Visto:. Usted D, Kim Y, Jang MJ, Lee C, Jeong IG, Cho YM, et al. (2015) KML001 induce la apoptosis y la autofagia muerte celular en células de cáncer de próstata a través de Camino El estrés oxidativo. PLoS ONE 10 (9): e0137589. doi: 10.1371 /journal.pone.0137589

Editor: Spencer B. Gibson, Universidad de Manitoba, Canada |
Recibido: 6 Marzo, 2015; Aceptado: August 18, 2015; Publicado: 9 de septiembre 2015

Derechos de Autor © 2015 Usted et al. Este es un artículo de acceso abierto distribuido bajo los términos de la licencia Creative Commons Attribution License, que permite el uso ilimitado, distribución y reproducción en cualquier medio, siempre que el autor original y la fuente se acreditan

Disponibilidad de datos: Todos los datos relevantes están dentro del papel

Financiación:. Este estudio fue apoyado por becas de la Tecnología de Corea R & amp Salud; D Proyecto y el Ministerio de Salud & amp; Bienestar (A062254 y A102059)
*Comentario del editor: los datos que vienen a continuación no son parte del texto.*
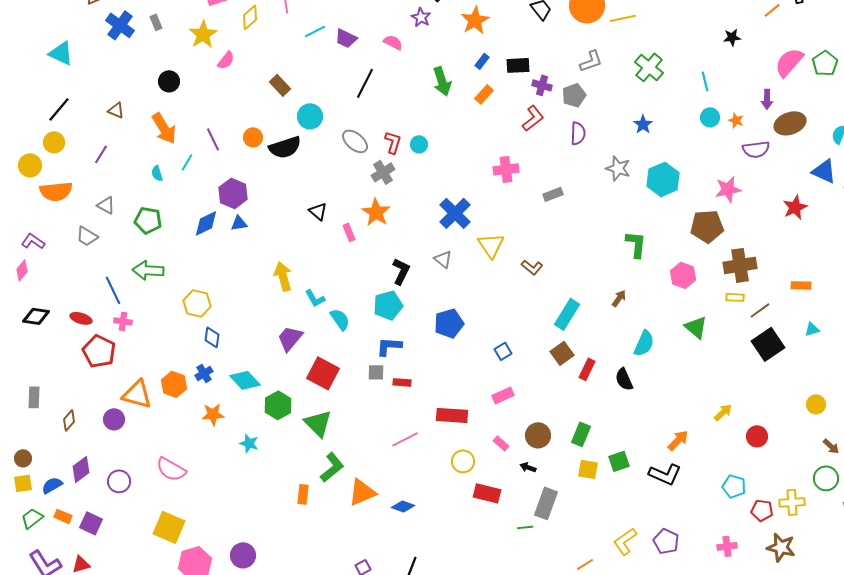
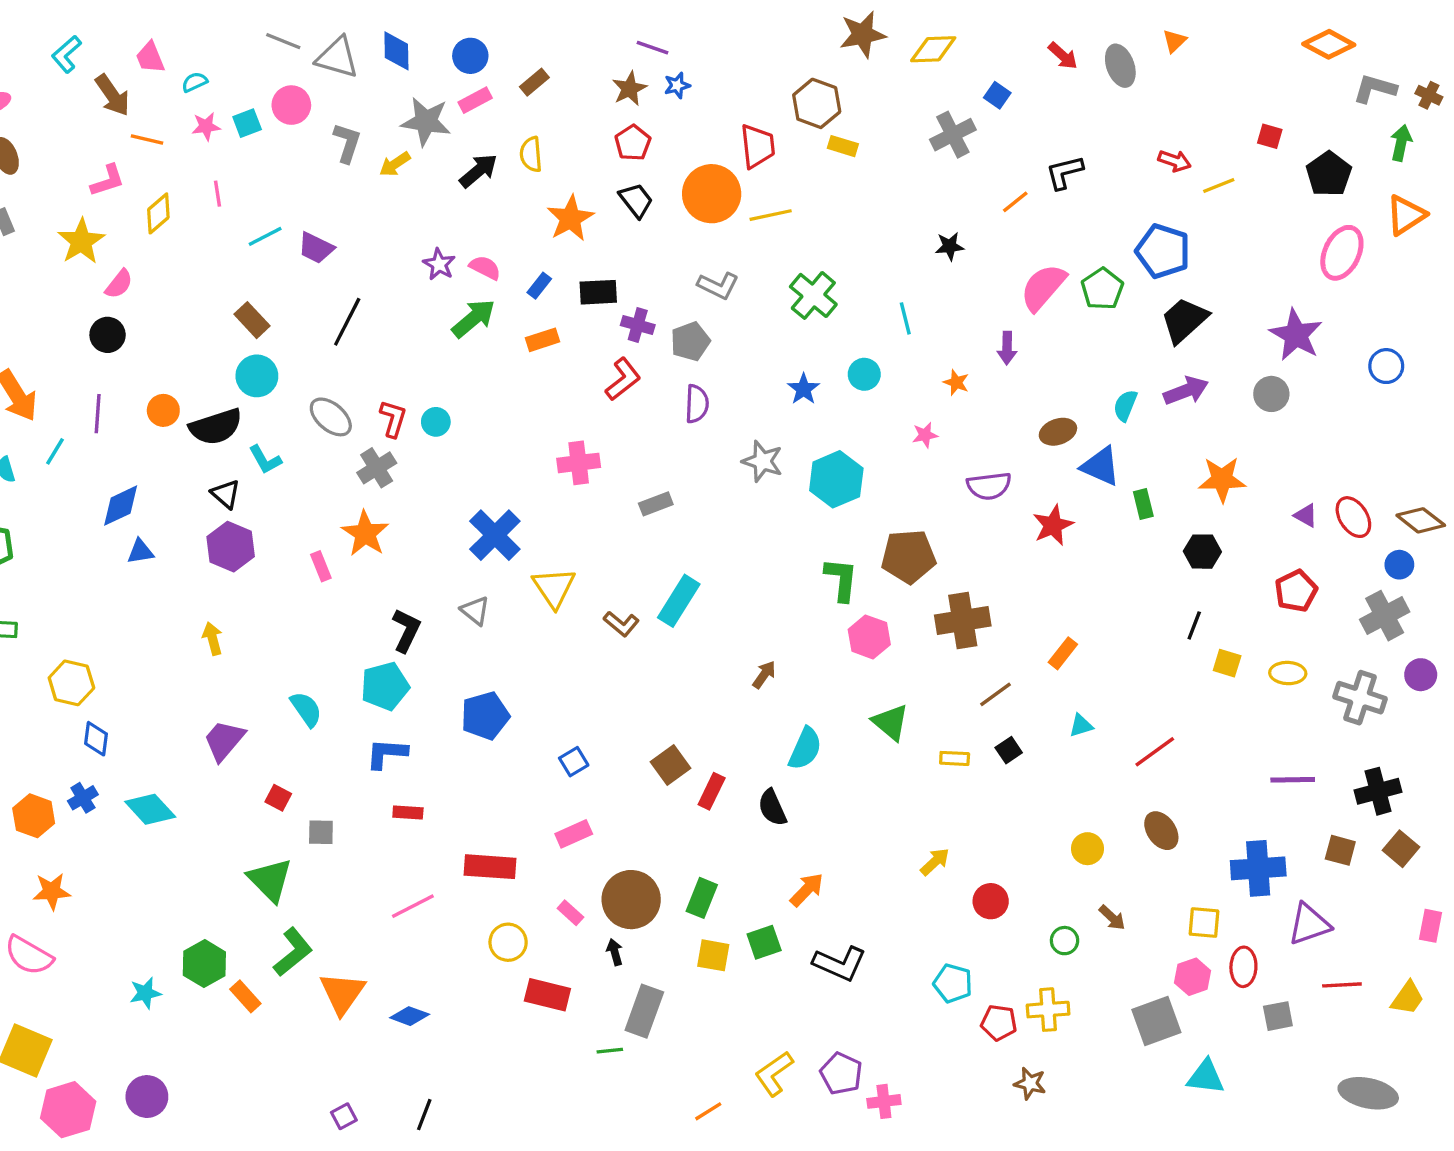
purple star: (421, 17) -> (439, 264), moved
orange star: (475, 20) -> (570, 218), moved
pink semicircle: (393, 42) -> (485, 268), moved
gray L-shape: (591, 61) -> (718, 286), turned 45
black circle: (169, 81) -> (108, 335), moved
green arrow: (442, 81) -> (474, 318), turned -112
brown rectangle: (280, 85) -> (252, 320), moved
orange rectangle: (484, 94) -> (543, 340), turned 30
cyan circle: (710, 117) -> (864, 374), moved
brown ellipse: (790, 123) -> (1058, 432), moved, size x0.7
purple line: (213, 139) -> (98, 414), turned 30
purple semicircle: (756, 149) -> (989, 486), moved
pink star: (728, 189) -> (925, 435), moved, size x0.6
purple hexagon: (233, 193) -> (231, 547), moved
black triangle: (318, 211) -> (226, 494), moved
blue diamond: (206, 223) -> (121, 506), moved
green L-shape: (636, 244) -> (841, 579), moved
yellow arrow: (283, 276) -> (213, 639), size x0.7
orange rectangle: (801, 285) -> (1063, 653), turned -54
yellow rectangle: (735, 297) -> (955, 758), moved
cyan L-shape: (315, 298) -> (265, 460), moved
cyan rectangle: (567, 314) -> (679, 601), moved
black square: (768, 344) -> (1009, 750), size x0.5
gray square: (376, 372) -> (321, 832), moved
red square: (323, 373) -> (278, 798), size x0.5
green hexagon: (278, 405) -> (204, 964), moved
orange star: (213, 414) -> (52, 891), moved
brown circle: (538, 435) -> (631, 900), size x1.4
orange arrow: (678, 440) -> (807, 890), moved
cyan star: (249, 443) -> (145, 993), moved, turned -30
black arrow: (528, 467) -> (615, 952), turned 56
green circle: (826, 478) -> (1065, 941), moved, size x0.7
orange triangle: (362, 492) -> (342, 993), turned -32
orange rectangle: (303, 494) -> (245, 996), turned -48
pink cross: (727, 546) -> (884, 1101), moved
brown star: (781, 547) -> (1030, 1083), size x0.7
Conflicto de intereses:.. Los autores han declarado que no existen intereses en competencia

Introducción

Mientras que los compuestos de arsénico son ampliamente conocidos como cancerígenos que inducen cáncer en muchos tejidos humanos, el trióxido de arsénico (As
2O
3, ATO) se ha demostrado clínicamente que es un agente terapéutico eficaz para el tratamiento de la leucemia promielocítica aguda [1,2]. Aunque su mecanismo contra el cáncer de acción no se entiende bien, ATO se ha encontrado para regular diversas funciones biológicas, incluyendo la proliferación celular, la apoptosis, la diferenciación, y la angiogénesis en diversas líneas celulares [3]. Debido ATO fue un éxito en el tratamiento de la leucemia promielocítica aguda [1,2,4], arsenicales están experimentando un renacimiento en la medicina moderna del cáncer [5].

existe arsénico en estados de oxidación tri- y penta-valentes como químicamente inestable sulfuro y óxido, y como sales de sodio, potasio, o calcio. arsenicales trivalentes, incluyendo KML001 (NaAsO
2, metaarsenite de sodio, Kominox) y ATO, inhiben muchas enzimas mediante la reacción con ligandos biológicos que tienen grupos azufre libres [3,6]. Se han evaluado tres mecanismos moleculares principales de apoptosis ATO inducida, con la participación quinasas activadas por mitógenos proteína, caspasas, y especies reactivas de oxígeno (ROS) [3]. Aunque el mecanismo de acción de ATO es bien conocido [7-12], que de KML001 todavía está bajo investigación [13,14].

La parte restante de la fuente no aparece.